Actually, two implementations exist for this module:
BD_CC - Detect new blob by tracking connected components of ForeGround mask
- BD_Simple - Detect new blob by uniform moving of connected components of FG mask
The execution is similar for both, using the background model explained above we can resume the call of this module by:
#include "cvaux.h"
IplImage *current_frame;
int nextBlobID=1;
CvBlobSeq* newBlobList, CvBlobSeq* blobList;
CvBGStatModel* bgModel = cvCreateGaussianBGModel(cvQueryFrame(capture),NULL);
CvBlobDetector* blobDetect = cvCreateBlobDetectorCC(); //or cvCreateBlobDetectorSimple();
...
while(cvGrabFrame(capture)) {
//Compute the FG
current_frame = cvRetrieveFrame(capture);
cvUpdateBGStatModel(current_frame,bgModel);
....
//Then once the BG is trained use FG to detect new blob.
if(FrameCount > FGTrainFrames) {
blobDetect->DetectNewBlob(current_frame, bgModel->foreground, &newBlobList, &blobList);
//Loop on the new blob found.
for(i=0; i<newBlobList.GetBlobNum(); ++i)
{
CvBlob* pBN = NewBlobList.GetBlob(i);
pBN->ID = nextBlobID;
//Check if the size of the new blob is big enough to be inserted in the blobList.

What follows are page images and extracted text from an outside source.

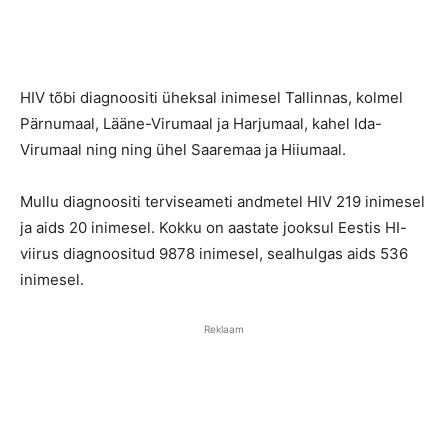
HIV tõbi diagnoositi üheksal inimesel Tallinnas, kolmel
Pärnumaal, Lääne-Virumaal ja Harjumaal, kahel Ida-
Virumaal ning ning ühel Saaremaa ja Hiiumaal.
Mullu diagnoositi terviseameti andmetel HIV 219 inimesel
ja aids 20 inimesel. Kokku on aastate jooksul Eestis HI-
viirus diagnoositud 9878 inimesel, sealhulgas aids 536
inimesel.
Reklaam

if(pBN && pBN->w >= CV_BLOB_MINW && pBN->h >= CV_BLOB_MINH)
{
cout << "Add blob #" << nextBlobID << endl;
blobList.AddBlob(pBN);
nextBlobID++;
}
}
}
//Then a tracking should be performed to follow the blob
...
}This code is a simplification of the code in "cvaux/vs/blobtrackingauto.cpp"